Eager to slow the physical changes of aging? Want to feel as young as you are? Rather than wait until you notice signs of aging, a fitness routine- healthful eating and regular physical activity- can help slow or reverse "biomarkers," or changes, that come with getting older.
- Your muscle mass and strength: Stamina, ease of movement, ability to handle heavy objects, feeling energetic and even physical appearance depend on muscle strength and flexibility. Yet, with age, muscle size and strength decrease naturally; for each decade of adult life, people lose about six to seven pounds of muscle. That rate hastens after age forty-five. Regular physical activity helps you maintain muscle size, strength, and other qualities of youth.
- The rate your body uses energy: The rate your body uses energy declines with age: about 2 percent for every decade. Body composition, along with hormone changes, is part of the reason. You can't fool Mother Nature entirely. But if you're physically active and keep your muscle mass, your body burns energy a little faster; muscle burns more energy than body fat.
- Your percentage of body fat: With age, body fat gradually replaces muscle- even if your eating and activity patterns stay the same. Besides losing that firm, muscular shape of youth, any extra body fat increases your risk for high blood pressure, heart disease, stroke, some cancers, diabetes, arthritis, and breathing problems. "Midriff bulge" is a sure sign that you're probably not twenty-five anymore! The bottom line: try to keep lean.
- Your bone density: Healthy bones let you enjoy physical activity as you age with less risk of fractures. Yet bone loss is a natural part of aging. If you keep your bones strong, you may avoid a "dowager's hump," which often appears with osteoporosis.
- Your cholesterol/HDL levels: Age is one reason why total and LDL cholesterol rise. As a heart-healthy strategy, losing weight, regular physical activity, and smart eating can help bring down your total and your LDL blood cholesterol levels, lower your triglycerides, and raise your "good" HDL blood cholesterol levels.
- Your blood sugar tolerance: With age, blood sugar levels may rise for several reasons. In part, your body may not produce as much insulin with age. Physical activity, along with keeping a healthy weight, can help keep blood sugar levels within normal range and help you avoid type 2 diabetes.
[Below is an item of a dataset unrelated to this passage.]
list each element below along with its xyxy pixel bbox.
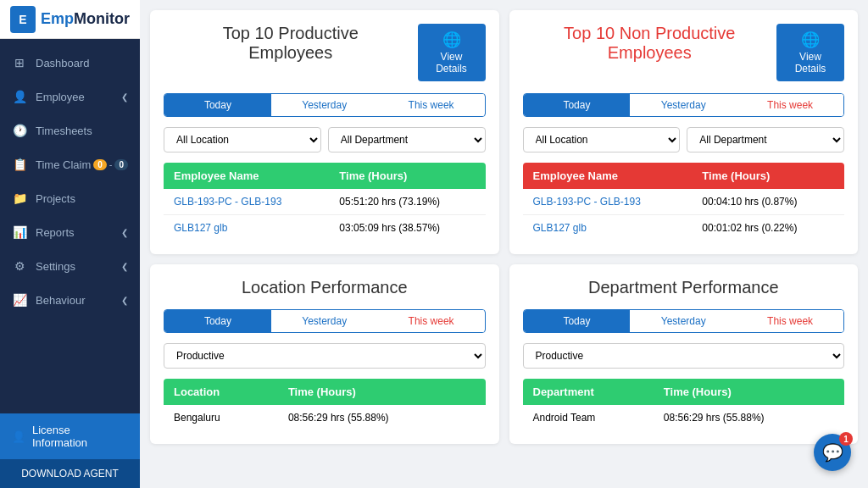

- Your body's "thermostat": Fluids are your body's natural cooling system. As you get older, your sense of thirst may diminish, putting you at greater risk for dehydration. Still, your body needs at least 9 to 121?2 cups of fluid daily from water, juice, milk, other beverages, and food. Physical activity helps your body regulate its internal temperature.
- Your aerobic capacity: With age, your body's ability to use the oxygen you breathe efficiently declines. With continued vigorous physical activity, your body pumps more oxygen to your muscles.
Eating for Healthy Aging
Whether you're over fifty or seventy, you (or an older relative or friend) need the same nutrients- proteins, carbohydrates, fats, vitamins, minerals, and water- but perhaps in slightly different amounts. When health or lifestyles limit food choices, or when meals and medications need careful coordination, consuming enough may be a challenge!
After age fifty, a few nutrients may need special attention: protein, calcium, vitamin D, vitamin C, iron, vitamin A, folate, vitamin B6, vitamin B12, zinc, and water. Among the reasons? Physical changes with aging affect how your body digests food, absorbs its nutrients and excretes wastes. Eating enough fibre-rich foods aids digestion and helps prevent the discomfort of constipation - two problems that may come with aging. To ease this discomfort, the Adequate Intake for total fiber after age fifty is 30 grams for men and 21 grams for women daily.
The challenge for healthy, older adults:
Get about the same amount of nutrients as before, but likely with fewer calories! To do that:
- Make smart choices with plenty of variety from all five food groups to get the nutrients you need- including those of special concern for older adults. Make the most of your discretionary calories with more healthful oils in place of saturated and trans fats.
- Get the most nutrition from your food and beverage choices- and your calories. Pick foods such as fruits, vegetables, whole-grain products, fat-free or low-fat milk and milk products, lean meat, poultry, fish, and eggs. Go nutrient-rich!
- Find a balance between food and physical activity. That includes paying attention to your food and drink portions- and being physically active in ways that match your lifestyle and health.
If you have diabetes, high blood pressure, or other health problems (or if you're at risk for them), your needs may differ.